Expats, It Looks Like You'll Be Paying Back Your HECS After All
Pyne wants you to pay up.
If you're on foreign soil luxuriating in the extra cash from not having to pay back your HECS debt, the party may be over. Education Minister Christopher Pyne wants you to cough up.
In the lead-up to this month's delivery of the 2015-16 federal budget — in which education is expected to take similar hardline savings cuts as last year — Pyne has announced legislation will soon be introduced obliging Australians living overseas to start paying back their HECS and HELP debts.
In the spirit of making everything fair, Pyne reckons that every ex-student should have to pay back the cost of their education, regardless of where they're living. "There is no good reason why someone working as a banker in London or New York and earning over the threshold shouldn't pay back what they owe Australia," he said in a statement.
Which (we'll admit reluctantly under our breaths this one time) doesn't sound inherently ludicrous. Currently, there are tens of thousands of ex-students living overseas debt-free, which is in contrast to their Australian university system alumni, slogging it out at home and quietly lamenting the slice of each pay cheque that goes back to paying off their HECS debt.
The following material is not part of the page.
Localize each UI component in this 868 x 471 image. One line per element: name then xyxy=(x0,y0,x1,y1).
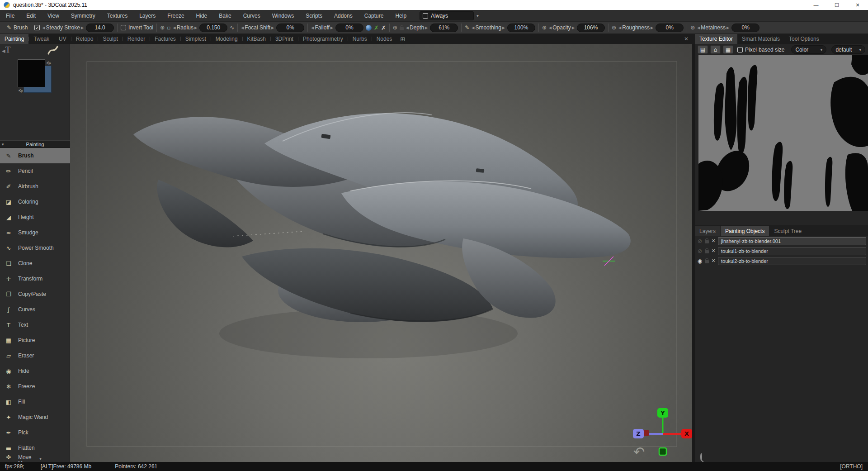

But if the bill passes, come July 1, 2017, it won't matter where you're living and working — everyone will be forced to start paying it off. Sorry expats. It was good while it lasted.
But well-educated Australians working in hostels, kitchens and creative careers abroad need not freak out just yet. As it goes when you're living in Australia, you'll only have to start paying off your HECS once you start earning more than the threshold, currently $53,000 a year. This new rule looks set to target those bringing in the big bucks overseas, and is a much more welcome way to raise revenue than Pyne's failed attempt at deregulating uni fees.
Via the Sydney Morning Herald.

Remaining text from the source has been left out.